Chih-Wei Chang, Jun Fang, Nam T. Dinh
Nuclear Science and Engineering | Volume 194 | Number 8 | August-September 2020 | Pages 650-664
Technical Paper | doi.org/10.1080/00295639.2020.1712928
Articles are hosted by Taylor and Francis Online.
Reynolds-Averaged Navier-Stoke (RANS) models offer an alternative avenue in predicting flow characteristics when the corresponding experiments are difficult to achieve due to geometry complexity, limited budget, or knowledge. RANS models require the knowledge of subgrid scale physics to solve conservation equations for mass, energy, and momentum. Mechanistic turbulence models, such as k-ε, are generally evaluated and calibrated for specific flow conditions with various degrees of uncertainty. These models have limited capability to assimilate a substantial amount of data due to model form constraints. Meanwhile, deep learning (DL) has been proven to be universal approximators with the potential to assimilate available, relevant, and adequately evaluated data. Moreover, deep neural networks (DNNs) can create surrogate models without knowing function forms. Such a data-driven approach can be used in updating fluid models based on observations as opposed to hard-wiring models with precalibrated correlations.

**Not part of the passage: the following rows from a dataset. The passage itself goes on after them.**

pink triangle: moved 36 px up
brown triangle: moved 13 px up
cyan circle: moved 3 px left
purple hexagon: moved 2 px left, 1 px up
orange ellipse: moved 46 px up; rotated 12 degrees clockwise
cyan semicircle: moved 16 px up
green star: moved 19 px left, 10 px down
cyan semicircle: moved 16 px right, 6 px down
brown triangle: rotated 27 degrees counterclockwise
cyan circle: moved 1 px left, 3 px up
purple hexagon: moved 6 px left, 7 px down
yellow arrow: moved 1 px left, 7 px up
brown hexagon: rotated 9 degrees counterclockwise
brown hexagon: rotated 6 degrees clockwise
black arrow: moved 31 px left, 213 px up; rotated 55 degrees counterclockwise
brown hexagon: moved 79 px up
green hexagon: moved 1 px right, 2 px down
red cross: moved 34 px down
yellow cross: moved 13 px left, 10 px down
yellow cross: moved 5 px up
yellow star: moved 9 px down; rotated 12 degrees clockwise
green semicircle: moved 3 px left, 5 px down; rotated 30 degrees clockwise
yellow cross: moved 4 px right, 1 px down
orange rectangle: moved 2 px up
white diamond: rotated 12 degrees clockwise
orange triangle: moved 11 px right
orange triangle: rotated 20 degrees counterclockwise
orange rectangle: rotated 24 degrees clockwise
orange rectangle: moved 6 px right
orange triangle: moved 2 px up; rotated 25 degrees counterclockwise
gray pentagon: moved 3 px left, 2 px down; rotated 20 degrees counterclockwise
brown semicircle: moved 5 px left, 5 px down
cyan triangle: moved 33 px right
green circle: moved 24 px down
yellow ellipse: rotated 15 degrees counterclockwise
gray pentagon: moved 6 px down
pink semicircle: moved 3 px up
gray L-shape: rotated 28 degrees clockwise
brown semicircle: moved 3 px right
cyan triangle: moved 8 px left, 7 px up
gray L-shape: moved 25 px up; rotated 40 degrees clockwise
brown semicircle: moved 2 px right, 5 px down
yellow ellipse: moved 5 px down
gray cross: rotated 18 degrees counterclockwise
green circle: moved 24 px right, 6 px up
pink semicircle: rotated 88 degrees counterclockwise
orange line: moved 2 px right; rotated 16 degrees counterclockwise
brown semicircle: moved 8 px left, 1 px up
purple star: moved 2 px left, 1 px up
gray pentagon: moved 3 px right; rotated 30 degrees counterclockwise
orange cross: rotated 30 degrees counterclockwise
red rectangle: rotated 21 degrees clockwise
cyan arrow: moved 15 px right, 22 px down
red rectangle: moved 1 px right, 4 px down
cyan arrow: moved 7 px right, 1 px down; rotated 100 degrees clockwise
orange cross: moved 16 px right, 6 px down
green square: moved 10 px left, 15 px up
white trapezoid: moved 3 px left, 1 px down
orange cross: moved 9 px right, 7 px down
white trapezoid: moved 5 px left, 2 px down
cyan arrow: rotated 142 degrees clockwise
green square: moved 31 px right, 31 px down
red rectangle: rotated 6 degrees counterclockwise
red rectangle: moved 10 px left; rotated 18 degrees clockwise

The paper presents progress in applying DNNs to model Reynolds stress using two machine learning (ML) frameworks. A novel flow feature coverage mapping is proposed to quantify the physics coverage of DL-based closures. It can be used to examine the sufficiency of training data and input flow features for data-driven turbulence models. The case of a backward-facing step is formulated to demonstrate that not only can DNNs discover underlying correlation behind fluid data but also they can be implemented in RANS to predict flow characteristics without numerical stability issues. The presented research is a crucial stepping-stone toward the data-driven turbulence modeling, which potentially benefits the design of data-driven experiments that can be used to validate fluid models with ML-based fluid closures.